ULUSAL İLETİŞİM AĞI

10 Eylül 2010 Cuma

Nasıl Bir Sosyal Hizmet Başarı Getirir?

28 Ocak 2008



Sosyal hizmetler toplumların vicdani  sorumluluklarını üstlenen en önemli sosyal kurumlardır. Her toplum var olduğu günden bugüne kadar, kendi sosyal ve ekonomik gelişmişlik düzeyine göre çeşitli sosyal yardımlaşma yöntemleri geliştirmiştir. Ancak sanayileşme ile birlikte, 19. yüzyılın sonu ve özellikle 20. yüzyıldan itibaren sosyal hizmetlerin profesyonel olarak sunulması gerekliliği ortaya çıkmıştır.

Sosyal hizmetler bilimsel olarak özellikle 19. yüzyıldan itibaren batı toplumlarında uygulanmaya başlanılmış ve genel bir kabul görmüştür. Ancak gelişmekte olan ülkelerde ise, halen sosyal hizmetlerin yeterince bilimsel olarak uygulandığını söylemek çok fazla gerçekçi olmayacaktır. Gelişmiş ülkelerde insanlara yapılan ayni ve nakdi yardımların belirli kriterlere göre yapılması söz konusu iken, bunu gelişmekte olan ülkeler için ne yazık ki söyleyebilmek söz konusu değildir.

Sosyal hizmetler sadaka kültürünün dışında, bireyin kişilik haklarını ve onurunu zedelemeden yapılması gereken önemli bir mesleki uygulamadır. Oysa üçüncü dünya ülkelerinde, yardımların hangi kriterlere göre ve ne kadar süre ile yapılacağı çok fazla belirgin değildir. Örneğin; hangi aileye ya da çocuğa ne tür bir sosyal hizmet yaklaşımının uygulanacağının çok iyi belirlenmesi ve müdahalenin de bu doğrultuda yapılması gerekmektedir. Aksi takdirde iyilik olsun diye yapılan her türlü sosyal yardım ve sosyal hizmetler bize istenilen sonuçları sağlamayabilir.
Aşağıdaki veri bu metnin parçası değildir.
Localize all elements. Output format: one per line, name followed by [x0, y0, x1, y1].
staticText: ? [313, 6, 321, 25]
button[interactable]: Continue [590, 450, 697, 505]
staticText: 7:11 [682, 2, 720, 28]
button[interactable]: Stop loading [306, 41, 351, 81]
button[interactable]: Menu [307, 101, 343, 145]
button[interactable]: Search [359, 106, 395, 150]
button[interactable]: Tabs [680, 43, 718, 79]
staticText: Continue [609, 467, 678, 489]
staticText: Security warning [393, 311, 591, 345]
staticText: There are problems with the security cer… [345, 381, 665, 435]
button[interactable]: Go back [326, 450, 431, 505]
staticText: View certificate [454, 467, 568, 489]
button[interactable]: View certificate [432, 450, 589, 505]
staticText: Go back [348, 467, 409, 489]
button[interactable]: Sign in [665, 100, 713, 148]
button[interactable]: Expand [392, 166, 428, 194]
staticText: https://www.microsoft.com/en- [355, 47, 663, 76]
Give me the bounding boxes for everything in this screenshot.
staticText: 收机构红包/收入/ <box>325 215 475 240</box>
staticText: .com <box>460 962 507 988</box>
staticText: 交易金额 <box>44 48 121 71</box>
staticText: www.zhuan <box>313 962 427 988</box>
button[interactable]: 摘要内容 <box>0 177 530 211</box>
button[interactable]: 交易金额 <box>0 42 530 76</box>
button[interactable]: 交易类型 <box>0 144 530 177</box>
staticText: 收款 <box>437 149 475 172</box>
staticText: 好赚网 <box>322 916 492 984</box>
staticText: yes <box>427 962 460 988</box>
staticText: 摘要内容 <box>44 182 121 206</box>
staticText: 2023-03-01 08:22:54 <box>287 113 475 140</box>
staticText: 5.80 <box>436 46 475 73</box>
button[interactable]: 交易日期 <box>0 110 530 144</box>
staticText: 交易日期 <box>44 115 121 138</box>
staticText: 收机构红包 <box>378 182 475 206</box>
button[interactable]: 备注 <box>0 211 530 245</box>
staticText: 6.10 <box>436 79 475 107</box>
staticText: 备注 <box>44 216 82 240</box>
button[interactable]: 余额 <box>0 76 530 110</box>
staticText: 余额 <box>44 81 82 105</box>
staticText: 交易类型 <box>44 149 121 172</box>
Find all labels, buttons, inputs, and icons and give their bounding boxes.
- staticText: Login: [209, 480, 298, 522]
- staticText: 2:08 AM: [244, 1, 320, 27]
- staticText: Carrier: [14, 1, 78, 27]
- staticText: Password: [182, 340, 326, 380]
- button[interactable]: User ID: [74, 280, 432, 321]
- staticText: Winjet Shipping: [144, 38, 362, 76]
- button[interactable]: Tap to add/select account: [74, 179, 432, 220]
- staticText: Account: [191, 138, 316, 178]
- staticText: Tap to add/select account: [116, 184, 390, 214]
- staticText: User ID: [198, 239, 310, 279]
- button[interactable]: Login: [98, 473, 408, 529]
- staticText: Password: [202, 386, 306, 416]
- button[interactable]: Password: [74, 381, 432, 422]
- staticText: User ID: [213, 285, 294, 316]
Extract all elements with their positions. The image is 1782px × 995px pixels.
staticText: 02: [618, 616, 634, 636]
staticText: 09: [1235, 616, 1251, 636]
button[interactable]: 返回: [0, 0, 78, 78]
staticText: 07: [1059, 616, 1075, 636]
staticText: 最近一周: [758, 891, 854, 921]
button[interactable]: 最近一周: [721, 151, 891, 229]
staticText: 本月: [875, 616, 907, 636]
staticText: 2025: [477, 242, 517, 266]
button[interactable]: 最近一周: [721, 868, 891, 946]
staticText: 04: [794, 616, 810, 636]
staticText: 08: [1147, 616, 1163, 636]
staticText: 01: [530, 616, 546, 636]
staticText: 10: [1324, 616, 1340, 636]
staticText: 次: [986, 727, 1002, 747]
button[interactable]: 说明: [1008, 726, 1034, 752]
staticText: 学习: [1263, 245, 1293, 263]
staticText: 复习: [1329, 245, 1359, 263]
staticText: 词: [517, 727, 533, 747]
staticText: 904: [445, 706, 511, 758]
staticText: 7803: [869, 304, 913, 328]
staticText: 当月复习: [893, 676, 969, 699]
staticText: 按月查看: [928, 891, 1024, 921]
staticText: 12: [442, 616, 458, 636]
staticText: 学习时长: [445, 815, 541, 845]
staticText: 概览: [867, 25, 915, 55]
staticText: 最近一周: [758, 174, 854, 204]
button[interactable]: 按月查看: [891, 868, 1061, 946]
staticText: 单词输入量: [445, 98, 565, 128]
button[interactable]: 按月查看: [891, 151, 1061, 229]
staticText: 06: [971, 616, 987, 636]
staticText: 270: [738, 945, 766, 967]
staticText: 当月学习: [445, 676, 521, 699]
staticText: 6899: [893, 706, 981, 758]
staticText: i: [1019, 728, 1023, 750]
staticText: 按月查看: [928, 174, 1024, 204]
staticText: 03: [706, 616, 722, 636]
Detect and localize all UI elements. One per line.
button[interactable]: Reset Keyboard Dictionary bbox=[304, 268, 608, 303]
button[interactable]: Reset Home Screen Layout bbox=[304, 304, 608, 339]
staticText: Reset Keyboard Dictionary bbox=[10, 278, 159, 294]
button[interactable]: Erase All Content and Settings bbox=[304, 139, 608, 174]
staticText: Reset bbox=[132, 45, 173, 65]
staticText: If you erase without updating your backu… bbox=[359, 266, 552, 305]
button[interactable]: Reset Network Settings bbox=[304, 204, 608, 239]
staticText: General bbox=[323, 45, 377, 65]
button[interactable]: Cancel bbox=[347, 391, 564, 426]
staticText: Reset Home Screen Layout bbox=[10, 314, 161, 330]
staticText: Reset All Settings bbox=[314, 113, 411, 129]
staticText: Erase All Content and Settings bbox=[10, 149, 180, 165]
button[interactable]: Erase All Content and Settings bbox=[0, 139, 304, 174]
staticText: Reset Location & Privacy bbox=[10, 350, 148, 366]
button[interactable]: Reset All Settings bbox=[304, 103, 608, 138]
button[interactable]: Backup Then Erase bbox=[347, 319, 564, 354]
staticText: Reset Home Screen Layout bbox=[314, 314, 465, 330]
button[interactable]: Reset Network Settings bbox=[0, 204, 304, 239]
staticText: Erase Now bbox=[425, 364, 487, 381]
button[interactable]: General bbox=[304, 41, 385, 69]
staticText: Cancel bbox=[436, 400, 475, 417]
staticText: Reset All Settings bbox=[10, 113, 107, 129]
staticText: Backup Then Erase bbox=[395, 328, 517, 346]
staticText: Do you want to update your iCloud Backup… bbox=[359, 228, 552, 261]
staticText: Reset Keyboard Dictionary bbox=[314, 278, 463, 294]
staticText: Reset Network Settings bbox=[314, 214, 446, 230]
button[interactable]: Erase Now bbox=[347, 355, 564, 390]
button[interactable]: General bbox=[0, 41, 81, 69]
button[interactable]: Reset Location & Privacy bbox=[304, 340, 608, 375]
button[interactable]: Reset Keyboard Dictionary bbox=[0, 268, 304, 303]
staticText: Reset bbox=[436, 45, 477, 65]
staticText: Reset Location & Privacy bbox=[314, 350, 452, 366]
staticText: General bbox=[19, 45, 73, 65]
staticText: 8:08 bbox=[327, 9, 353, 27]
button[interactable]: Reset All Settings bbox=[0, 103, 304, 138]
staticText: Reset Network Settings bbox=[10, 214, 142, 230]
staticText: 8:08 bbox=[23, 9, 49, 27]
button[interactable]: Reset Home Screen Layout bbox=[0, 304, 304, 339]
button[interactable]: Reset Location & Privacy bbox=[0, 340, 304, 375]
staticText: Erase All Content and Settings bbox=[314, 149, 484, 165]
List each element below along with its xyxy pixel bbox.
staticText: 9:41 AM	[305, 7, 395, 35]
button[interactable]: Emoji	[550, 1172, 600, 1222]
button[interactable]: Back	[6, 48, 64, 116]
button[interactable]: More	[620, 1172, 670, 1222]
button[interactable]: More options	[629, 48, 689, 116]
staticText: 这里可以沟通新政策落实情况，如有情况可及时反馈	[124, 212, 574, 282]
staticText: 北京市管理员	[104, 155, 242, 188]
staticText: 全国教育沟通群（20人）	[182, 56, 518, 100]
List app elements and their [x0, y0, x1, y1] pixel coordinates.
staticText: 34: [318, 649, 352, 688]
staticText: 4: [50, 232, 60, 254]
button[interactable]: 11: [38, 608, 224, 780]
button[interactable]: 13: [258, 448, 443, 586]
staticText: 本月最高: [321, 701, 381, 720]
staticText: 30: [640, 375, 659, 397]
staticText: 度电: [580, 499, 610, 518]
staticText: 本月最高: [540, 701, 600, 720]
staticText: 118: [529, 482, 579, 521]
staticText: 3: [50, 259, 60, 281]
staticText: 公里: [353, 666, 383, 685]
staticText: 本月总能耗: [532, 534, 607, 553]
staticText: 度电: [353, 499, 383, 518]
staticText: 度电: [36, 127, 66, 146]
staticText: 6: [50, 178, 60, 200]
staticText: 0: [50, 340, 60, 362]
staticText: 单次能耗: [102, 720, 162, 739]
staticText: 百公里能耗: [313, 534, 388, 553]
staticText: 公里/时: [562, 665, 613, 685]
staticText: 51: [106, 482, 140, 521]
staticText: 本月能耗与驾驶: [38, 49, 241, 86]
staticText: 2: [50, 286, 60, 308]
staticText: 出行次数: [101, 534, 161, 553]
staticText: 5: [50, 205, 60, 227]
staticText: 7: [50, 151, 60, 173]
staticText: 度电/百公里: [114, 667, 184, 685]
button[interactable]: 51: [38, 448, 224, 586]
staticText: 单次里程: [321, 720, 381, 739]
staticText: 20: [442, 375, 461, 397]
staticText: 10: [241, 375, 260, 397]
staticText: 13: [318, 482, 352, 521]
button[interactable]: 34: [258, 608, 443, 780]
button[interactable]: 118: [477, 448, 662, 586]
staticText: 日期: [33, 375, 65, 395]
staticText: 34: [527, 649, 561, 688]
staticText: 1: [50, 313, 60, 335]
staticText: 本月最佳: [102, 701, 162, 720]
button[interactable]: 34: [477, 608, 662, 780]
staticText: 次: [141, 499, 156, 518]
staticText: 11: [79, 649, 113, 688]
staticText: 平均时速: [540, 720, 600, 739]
Ülkemizde de son zamanlarda sosyal hizmetler alanında önemli bir çok yasal düzenlemeler yapılmıştır. Ancak sadece yasal düzenlemeler sosyal sorunları çözmek için yeterli değildir. Çünkü yasalar kadar uygulama da büyük bir önem arz etmektedir. Uygulamanın başarılı olabilmesi için sosyal hizmetler alanında yetişmiş meslek elemanlarının varlığına ihtiyaç duyulmaktadır. Ancak ülkemizde bu konuda büyük sıkıntılar yaşanmakta ve bu durum hizmet kalitesini olumsuz yönde etkileyebilmektedir.

Bugün ülkemizdeki sosyal hizmetlerin bulunduğu düzeyi algılayabilmemiz için sosyal göstergelere bakmamız yararlı olacaktır. Örneğin; büyük kentlerimizdeki suç işleme oranlarına, gelir dağılımı düzeyine, toplu konut uygulamalarına, okullarımızda yaşanan şiddet olaylarına, boşanma oranlarına, çalışan ve sokakta yaşayan çocuklara vb.. Bu tür göstergeler bize sosyal ve ekonomik yapımızın  bir yansımasını sunmaktadır.

Şayet toplumsal yapıda olumsuzluklar söz konusu ise, mevcut sosyal hizmet politikaları da yetersiz ve sorunlu demektir. O zaman da mevcut sosyal hizmet politikalarının yeniden ele alınması gerekliliği ortaya çıkmaktadır ki ülkemiz tam bu noktada bulunmaktadır. Ülkemizde de gelişmiş ülkeler düzeyinde profesyonel sosyal hizmet uygulamalarına geçilmesi gerekmektedir. Aksi takdirde günü birlik politikalarla bağımlı ve yoksul kitleleri hızla çoğaltmış oluruz ki bu da ileriki süreçte sürdürülmesi çok zor bir toplumsal yapının ortaya çıkmasına neden olabilir.